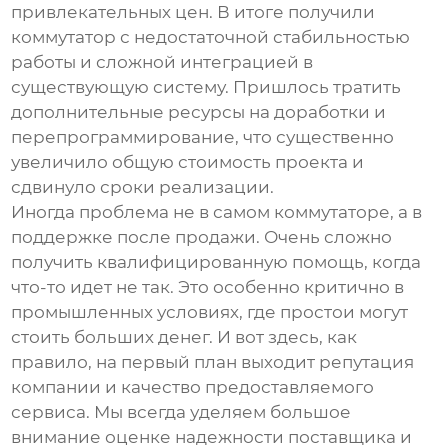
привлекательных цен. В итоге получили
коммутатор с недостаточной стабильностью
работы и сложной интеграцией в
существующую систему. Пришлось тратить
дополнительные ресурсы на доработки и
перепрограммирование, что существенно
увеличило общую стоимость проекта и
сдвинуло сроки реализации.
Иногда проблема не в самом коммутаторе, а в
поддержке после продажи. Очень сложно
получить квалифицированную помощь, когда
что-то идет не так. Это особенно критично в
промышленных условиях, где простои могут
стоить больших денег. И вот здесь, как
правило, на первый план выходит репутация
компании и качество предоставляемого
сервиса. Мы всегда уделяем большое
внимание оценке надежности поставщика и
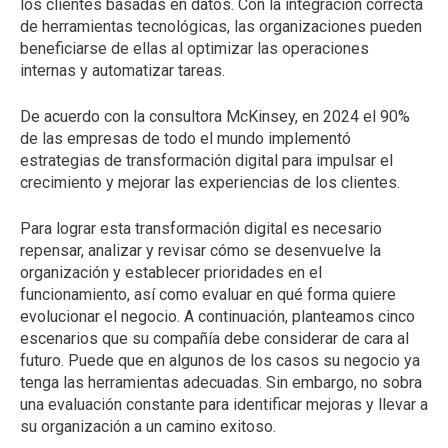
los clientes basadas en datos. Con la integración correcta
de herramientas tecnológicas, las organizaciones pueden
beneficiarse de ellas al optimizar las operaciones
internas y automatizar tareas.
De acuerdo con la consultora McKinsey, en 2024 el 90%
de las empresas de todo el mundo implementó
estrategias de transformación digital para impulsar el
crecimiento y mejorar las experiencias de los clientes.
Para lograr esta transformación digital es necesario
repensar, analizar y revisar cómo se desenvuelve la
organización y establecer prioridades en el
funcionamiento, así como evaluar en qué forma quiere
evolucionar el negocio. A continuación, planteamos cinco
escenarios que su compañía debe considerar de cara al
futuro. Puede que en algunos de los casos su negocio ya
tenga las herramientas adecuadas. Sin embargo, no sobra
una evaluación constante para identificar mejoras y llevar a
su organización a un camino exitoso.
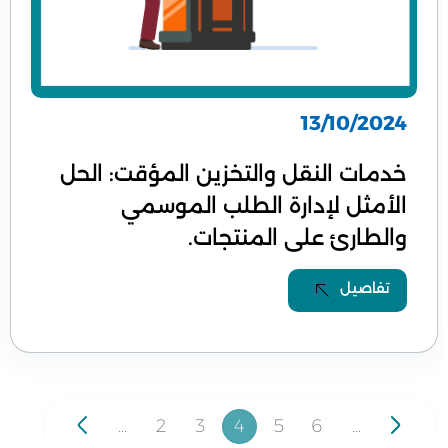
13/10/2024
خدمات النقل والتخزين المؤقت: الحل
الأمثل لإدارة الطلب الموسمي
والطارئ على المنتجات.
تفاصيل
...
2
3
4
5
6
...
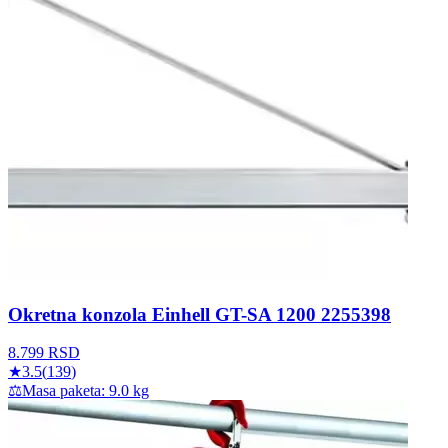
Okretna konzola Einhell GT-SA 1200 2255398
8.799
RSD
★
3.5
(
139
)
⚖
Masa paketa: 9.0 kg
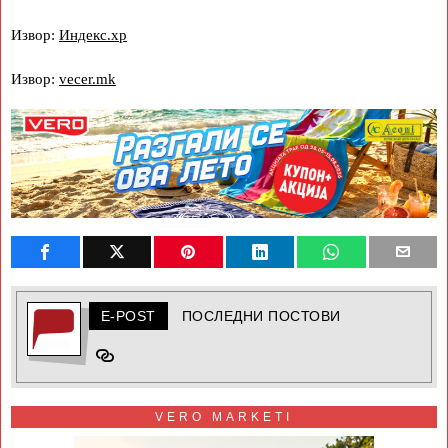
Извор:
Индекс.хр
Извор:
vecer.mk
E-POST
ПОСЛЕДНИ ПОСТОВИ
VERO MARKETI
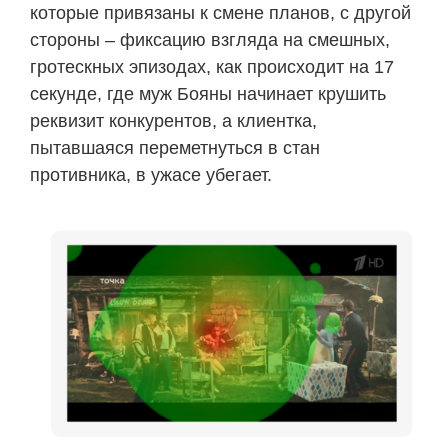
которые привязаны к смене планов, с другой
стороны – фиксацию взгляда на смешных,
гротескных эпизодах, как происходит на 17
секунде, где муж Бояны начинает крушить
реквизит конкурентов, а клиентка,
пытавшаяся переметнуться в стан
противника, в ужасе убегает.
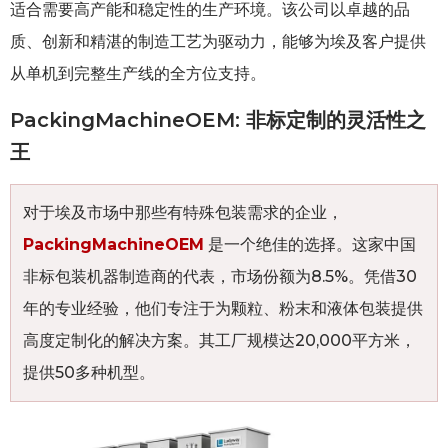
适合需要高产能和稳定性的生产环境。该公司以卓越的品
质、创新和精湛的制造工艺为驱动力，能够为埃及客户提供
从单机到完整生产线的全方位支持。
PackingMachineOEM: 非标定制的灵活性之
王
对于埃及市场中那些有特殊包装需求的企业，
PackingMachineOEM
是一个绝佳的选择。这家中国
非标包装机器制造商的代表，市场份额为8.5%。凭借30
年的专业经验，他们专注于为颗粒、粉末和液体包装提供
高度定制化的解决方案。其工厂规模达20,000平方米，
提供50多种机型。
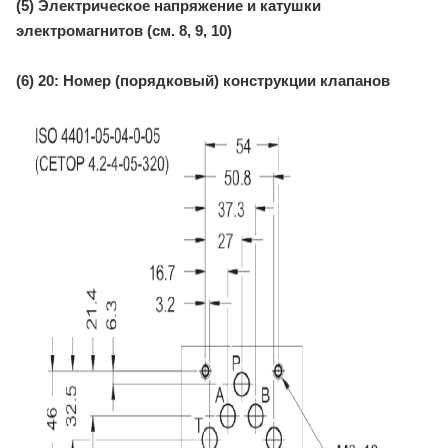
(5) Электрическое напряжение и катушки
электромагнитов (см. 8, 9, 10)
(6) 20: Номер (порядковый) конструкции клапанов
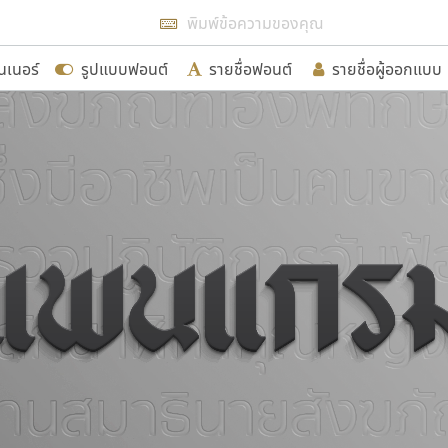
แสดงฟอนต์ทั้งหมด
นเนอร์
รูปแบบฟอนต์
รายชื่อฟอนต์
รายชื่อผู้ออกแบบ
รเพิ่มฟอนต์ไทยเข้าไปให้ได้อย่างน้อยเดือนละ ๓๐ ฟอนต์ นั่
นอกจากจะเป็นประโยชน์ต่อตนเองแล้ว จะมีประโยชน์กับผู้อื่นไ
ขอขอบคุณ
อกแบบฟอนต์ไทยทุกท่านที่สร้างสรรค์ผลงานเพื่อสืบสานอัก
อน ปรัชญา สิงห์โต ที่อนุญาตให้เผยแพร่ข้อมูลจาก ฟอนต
------------------------------------------------
AIM OF THE EXERCISE:
Go over the entries above and tally the lines holding "clientes"; please answer with the number alone.

YOUR RESPONSE:
2